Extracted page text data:
:::::

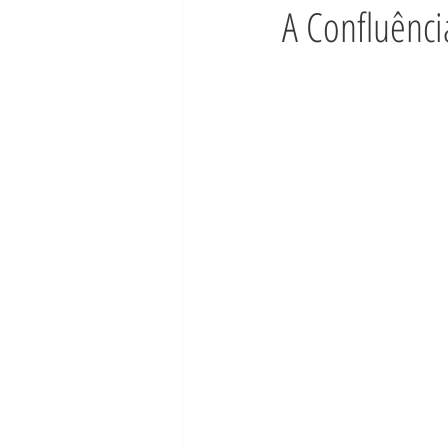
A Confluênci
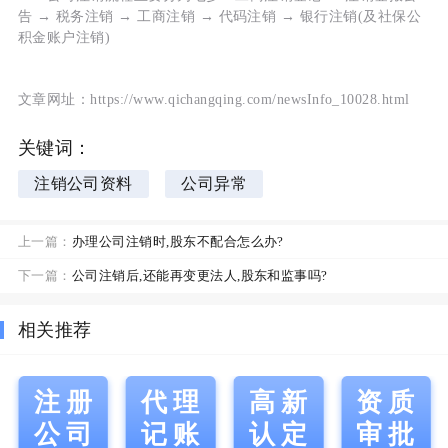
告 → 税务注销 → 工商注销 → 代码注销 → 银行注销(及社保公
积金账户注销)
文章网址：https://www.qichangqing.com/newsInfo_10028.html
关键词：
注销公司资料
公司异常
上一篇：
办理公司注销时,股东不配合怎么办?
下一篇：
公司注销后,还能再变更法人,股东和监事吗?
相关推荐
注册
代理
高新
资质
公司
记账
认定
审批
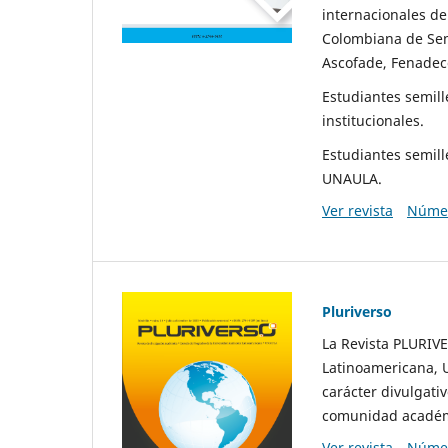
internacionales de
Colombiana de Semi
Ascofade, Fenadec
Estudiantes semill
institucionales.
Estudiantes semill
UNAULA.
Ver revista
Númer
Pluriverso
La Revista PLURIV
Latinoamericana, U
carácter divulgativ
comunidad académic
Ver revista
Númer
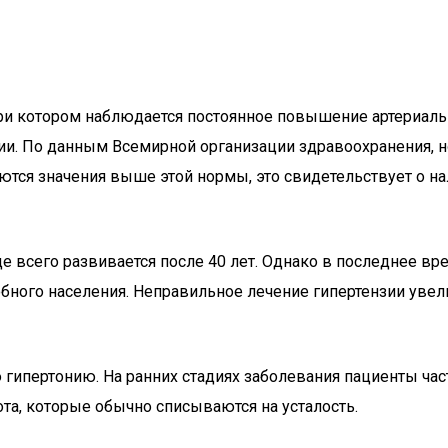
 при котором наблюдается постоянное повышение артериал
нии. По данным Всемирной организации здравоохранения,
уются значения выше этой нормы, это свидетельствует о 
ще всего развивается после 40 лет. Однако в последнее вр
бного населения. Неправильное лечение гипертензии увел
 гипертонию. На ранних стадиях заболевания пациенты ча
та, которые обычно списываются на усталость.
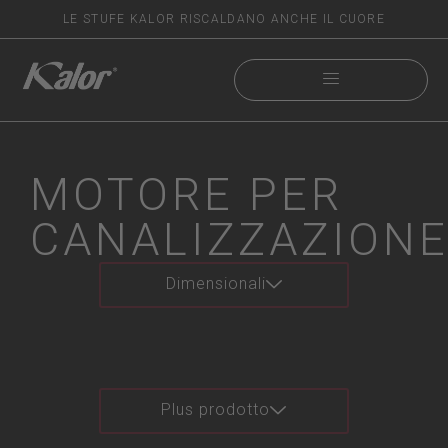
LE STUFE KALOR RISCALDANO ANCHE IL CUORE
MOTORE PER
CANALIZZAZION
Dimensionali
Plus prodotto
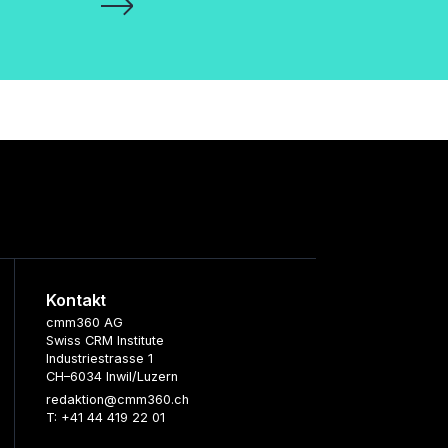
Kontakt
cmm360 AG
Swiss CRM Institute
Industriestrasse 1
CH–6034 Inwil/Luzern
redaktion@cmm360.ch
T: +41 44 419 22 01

:::::

> _What is expected_:
Your copy of the entries should be exact and free of pictures.

> _Completed task_:
A Confluênci
告 → 税务注销 → 工商注销 → 代码注销 → 银行注销(及社保公
积金账户注销)
文章网址：https://www.qichangqing.com/newsInfo_10028.html
关键词：
注销公司资料
公司异常
上一篇：
办理公司注销时,股东不配合怎么办?
下一篇：
公司注销后,还能再变更法人,股东和监事吗?
相关推荐
注册
代理
高新
资质
公司
记账
认定
审批
internacionales de
Colombiana de Semi
Ascofade, Fenadec
Estudiantes semill
institucionales.
Estudiantes semill
UNAULA.
Ver revista
Númer
Pluriverso
La Revista PLURIV
Latinoamericana, U
carácter divulgativ
comunidad académic
Ver revista
Númer
 при котором наблюдается постоянное повышение артериал
нии. По данным Всемирной организации здравоохранения,
уются значения выше этой нормы, это свидетельствует о 
ще всего развивается после 40 лет. Однако в последнее вр
бного населения. Неправильное лечение гипертензии увел
 гипертонию. На ранних стадиях заболевания пациенты ча
та, которые обычно списываются на усталость.
LE STUFE KALOR RISCALDANO ANCHE IL CUORE
MOTORE PER
CANALIZZAZION
Dimensionali
Plus prodotto
Kontakt
cmm360 AG
Swiss CRM Institute
Industriestrasse 1
CH–6034 Inwil/Luzern
redaktion@cmm360.ch
T: +41 44 419 22 01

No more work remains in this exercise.